This poem is the follow up to “The Little Girl Lost” (click here to read my thoughts on that poem). While I struggled to get a sense of the first poem, I found this one to be more unified and easier to interpret. Since the poem is fairly long, I am including a link to read it online, rather than including the text within this post.

The Little Girl Lost

The first half of the poem has the mother and father searching the desert for their lost daughter, Lyca. I see the parents as symbolic of the god and goddess. Their child, having fallen from grace, is now lost in the wilderness.

During their search, they encounter the lion. At first it seems that the lion will attack the parents, but then proves to be caring and protective. The lion transforms into a powerful, protective spiritual being. This being could be either an archangel or a Christ figure.

They look upon his eyes
Fill’d with deep surprise;
And wondering behold
A spirit arm’d in gold.    

On his head a crown;
On his shoulders down
Flow’d his golden hair.
Gone was all their care.

The lion then guides the parents to his den, where they are reunited with their daughter. Although the girl is living among “tygers wild,” she is being protected and appears to be unharmed. Blake seems to be implying that in order to live in the world, you must have spiritual protection; otherwise you fall prey to the ravages of society.

LittleGirlFound2The poem ends on a bittersweet note. The parents and Lyca are protected, but there is a cost. They are alone in the world.

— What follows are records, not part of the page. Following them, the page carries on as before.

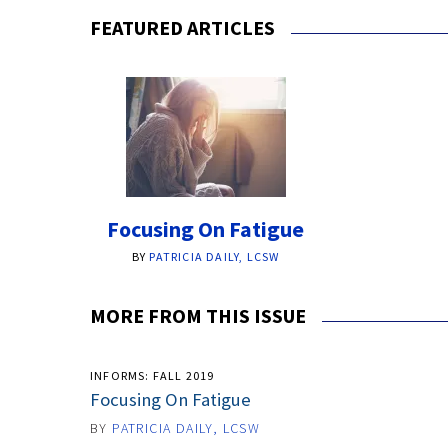
FEATURED ARTICLES
Focusing On Fatigue
BY
PATRICIA DAILY, LCSW
MORE FROM THIS ISSUE
INFORMS: FALL 2019
Focusing On Fatigue
BY
PATRICIA DAILY, LCSW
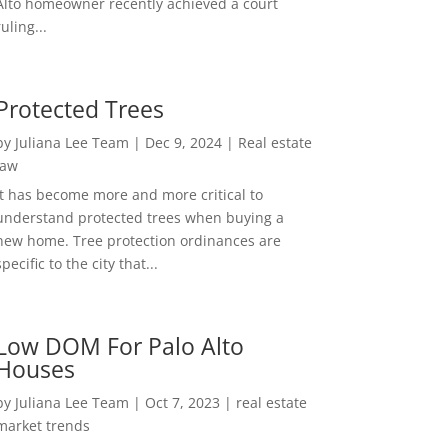
Alto homeowner recently achieved a court
ruling...
Protected Trees
by
Juliana Lee Team
|
Dec 9, 2024
|
Real estate
law
It has become more and more critical to
understand protected trees when buying a
new home. Tree protection ordinances are
specific to the city that...
Low DOM For Palo Alto
Houses
by
Juliana Lee Team
|
Oct 7, 2023
|
real estate
market trends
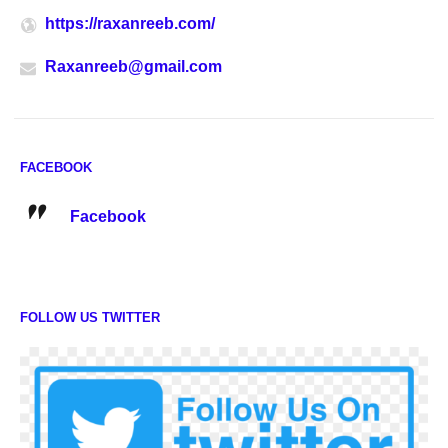
https://raxanreeb.com/
Raxanreeb@gmail.com
FACEBOOK
Facebook
FOLLOW US TWITTER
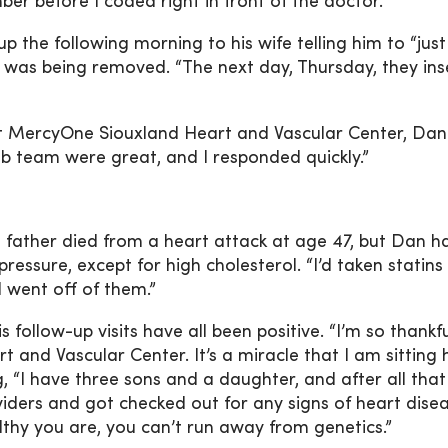
ber before I coded right in front of the doctor.”
the following morning to his wife telling him to “just
 was being removed. “The next day, Thursday, they ins
 MercyOne Siouxland Heart and Vascular Center, Da
ab team were great, and I responded quickly.”
s father died from a heart attack at age 47, but Dan h
ressure, except for high cholesterol. “I’d taken statins 
I went off of them.”
follow-up visits have all been positive. “I’m so thankfu
and Vascular Center. It’s a miracle that I am sitting 
g, “I have three sons and a daughter, and after all that
iders and got checked out for any signs of heart disea
lthy you are, you can’t run away from genetics.”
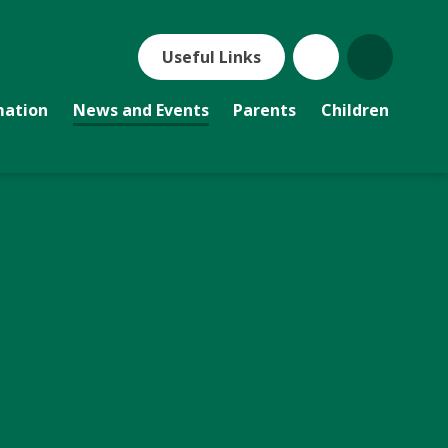
Useful Links
mation
News and Events
Parents
Children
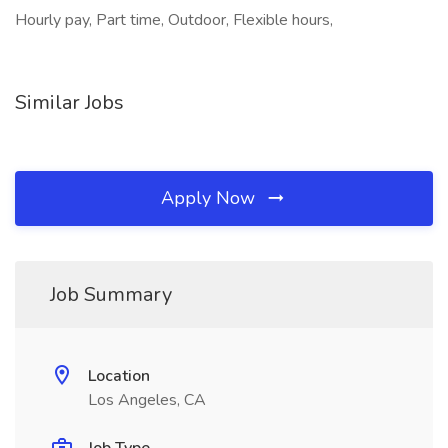
Hourly pay, Part time, Outdoor, Flexible hours,
Similar Jobs
Apply Now
Job Summary
Location
Los Angeles, CA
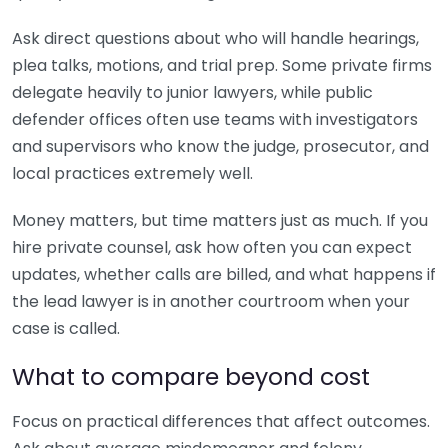
Ask direct questions about who will handle hearings,
plea talks, motions, and trial prep. Some private firms
delegate heavily to junior lawyers, while public
defender offices often use teams with investigators
and supervisors who know the judge, prosecutor, and
local practices extremely well.
Money matters, but time matters just as much. If you
hire private counsel, ask how often you can expect
updates, whether calls are billed, and what happens if
the lead lawyer is in another courtroom when your
case is called.
What to compare beyond cost
Focus on practical differences that affect outcomes.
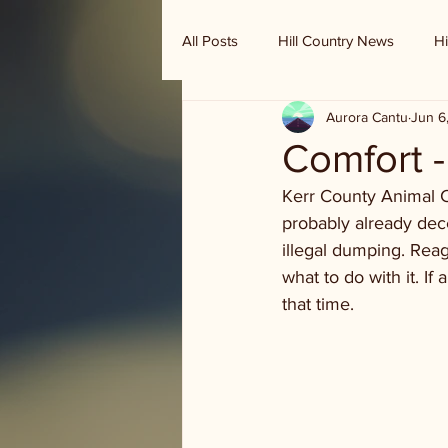
All Posts
Hill Country News
Hi
Aurora Cantu
Jun 6
Randy Houston's Ranch Record
Comfort 
Kerr County Animal C
probably already dec
illegal dumping. Rea
what to do with it. If 
that time.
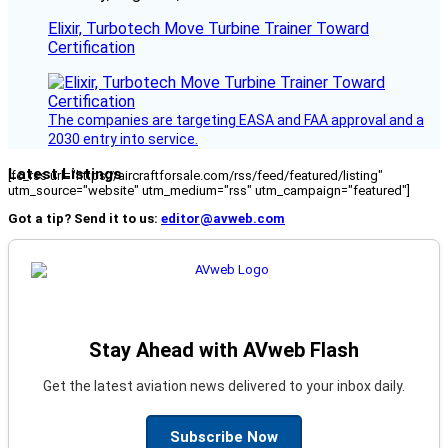
Elixir, Turbotech Move Turbine Trainer Toward
Certification
The companies are targeting EASA and FAA approval and a
2030 entry into service.
Latest Listings
[fc_rss url="https://aircraftforsale.com/rss/feed/featured/listing"
utm_source="website" utm_medium="rss" utm_campaign="featured"]
Got a tip? Send it to us:
editor@avweb.com
Stay Ahead with AVweb Flash
Get the latest aviation news delivered to your inbox daily.
Subscribe Now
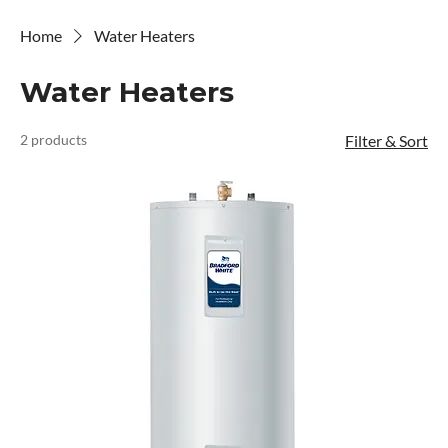
Home
Water Heaters
Water Heaters
2 products
Filter & Sort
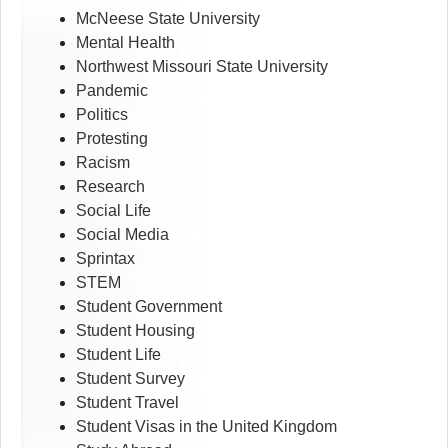
McNeese State University
Mental Health
Northwest Missouri State University
Pandemic
Politics
Protesting
Racism
Research
Social Life
Social Media
Sprintax
STEM
Student Government
Student Housing
Student Life
Student Survey
Student Travel
Student Visas in the United Kingdom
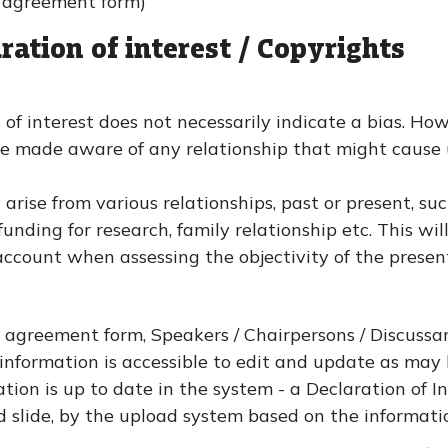
r agreement form)
ration of interest / Copyrights
 of interest does not necessarily indicate a bias. Howe
re made aware of any relationship that might cause 
y arise from various relationships, past or present, s
nding for research, family relationship etc. This wil
o account when assessing the objectivity of the presen
 agreement form, Speakers / Chairpersons / Discussan
is information is accessible to edit and update as may b
tion is up to date in the system - a Declaration of In
d slide, by the upload system based on the informati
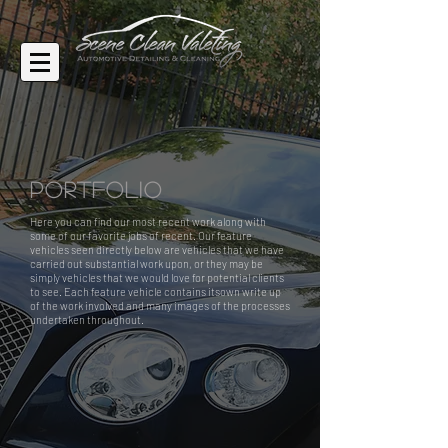
Portfolio
Here you can find our most recent work along with
some of our favorite jobs of recent. Our feature
vehicles seen directly below are vehicles that we have
carried out substantial work upon, or they may be
simply vehicles that we would love for potential clients
to see. Each feature vehicle contains itsown write up
of the work involved and many images of the processes
undertaken throughout.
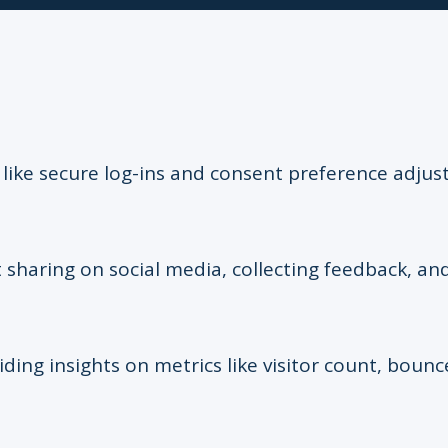
s like secure log-ins and consent preference adju
 sharing on social media, collecting feedback, and
iding insights on metrics like visitor count, bounc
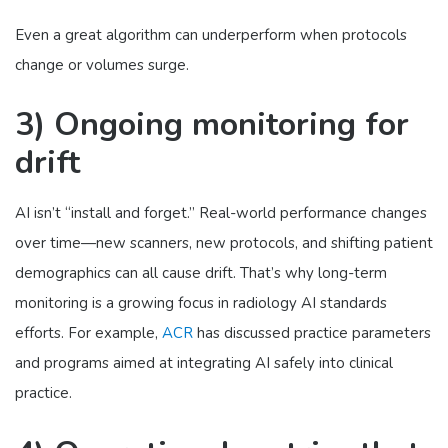
Even a great algorithm can underperform when protocols
change or volumes surge.
3) Ongoing monitoring for
drift
AI isn’t “install and forget.” Real-world performance changes
over time—new scanners, new protocols, and shifting patient
demographics can all cause drift. That’s why long-term
monitoring is a growing focus in radiology AI standards
efforts. For example,
ACR
has discussed practice parameters
and programs aimed at integrating AI safely into clinical
practice.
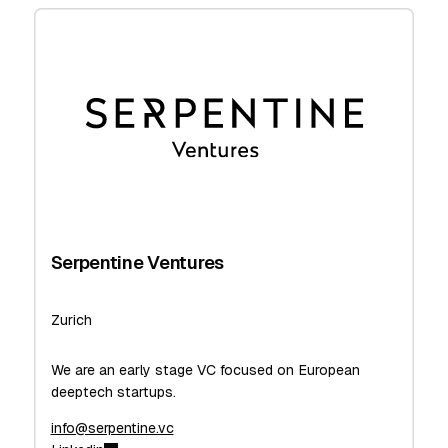
Serpentine Ventures
Zurich
We are an early stage VC focused on European
deeptech startups.
info@serpentine.vc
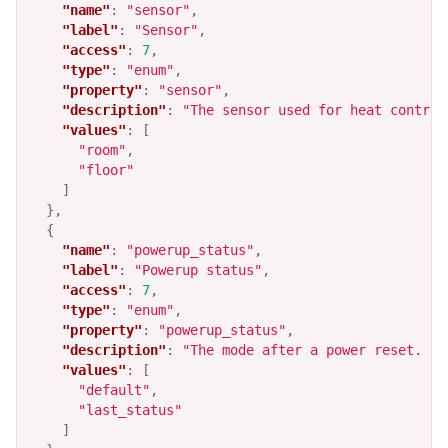
"name"
:
"sensor"
,
"label"
:
"Sensor"
,
"access"
:
7
,
"type"
:
"enum"
,
"property"
:
"sensor"
,
"description"
:
"The sensor used for heat control
"values"
:
[
"room"
,
"floor"
]
},
{
"name"
:
"powerup_status"
,
"label"
:
"Powerup status"
,
"access"
:
7
,
"type"
:
"enum"
,
"property"
:
"powerup_status"
,
"description"
:
"The mode after a power reset.  D
"values"
:
[
"default"
,
"last_status"
]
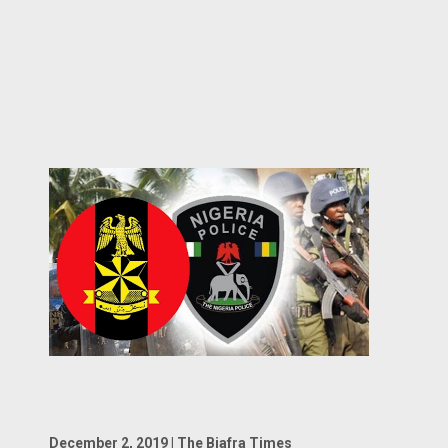
December 2, 2019 | The Biafra Times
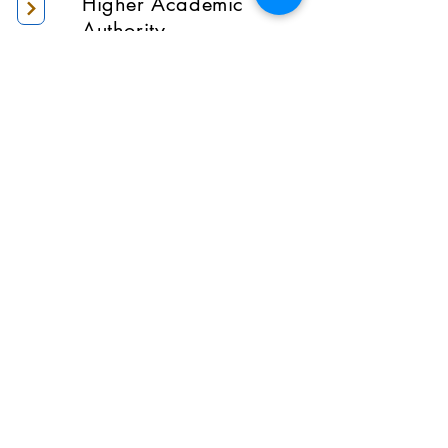
Higher Academic
Authority
Administration
Gallery
Contact Us
Location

Once you choose the spiritual path and accept the protection of a divine being, then you can no longer be a part of society, or at least, not as you were before.

To this day they dwell
In a lonely dell;
Nor fear the wolfish howl
Nor the lions’ growl.

Years ago I made a major life change which put me on a spiritual path. When this happened, I experienced the consequences of losing some friends who were close to me at the time. Our relationships were different; we were on different paths. I was sad at first, but I accepted it. As we go through life, we change and sometimes the people we are close to change in different ways. Rather than dwelling in sorrow over things like this, I choose to be grateful for the time we had together, sharing part of the journey.

Thanks for taking the time to read my blog, and I hope you have a blessed day.